_Listed entries_:
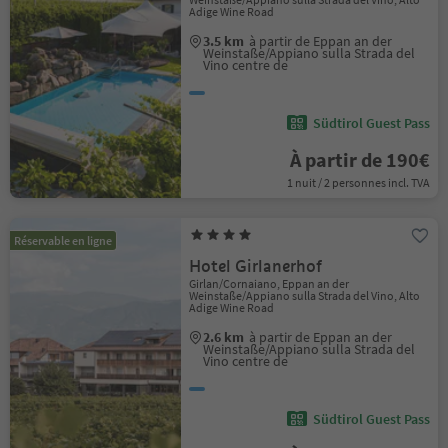
Adige Wine Road
3.5 km
à partir de Eppan an der
Weinstaße/Appiano sulla Strada del
Vino centre de
Südtirol Guest Pass
À partir de 190€
1 nuit / 2 personnes incl. TVA
Réservable en ligne
Hotel Girlanerhof
Girlan/Cornaiano, Eppan an der
Weinstaße/Appiano sulla Strada del Vino, Alto
Adige Wine Road
2.6 km
à partir de Eppan an der
Weinstaße/Appiano sulla Strada del
Vino centre de
Südtirol Guest Pass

_What you have to do_: Retype word for word all the material given above, and keep the pictures out.

_Written answer_:
Adige Wine Road
3.5 km
à partir de Eppan an der
Weinstaße/Appiano sulla Strada del
Vino centre de
Südtirol Guest Pass
À partir de 190€
1 nuit / 2 personnes incl. TVA
Réservable en ligne
Hotel Girlanerhof
Girlan/Cornaiano, Eppan an der
Weinstaße/Appiano sulla Strada del Vino, Alto
Adige Wine Road
2.6 km
à partir de Eppan an der
Weinstaße/Appiano sulla Strada del
Vino centre de
Südtirol Guest Pass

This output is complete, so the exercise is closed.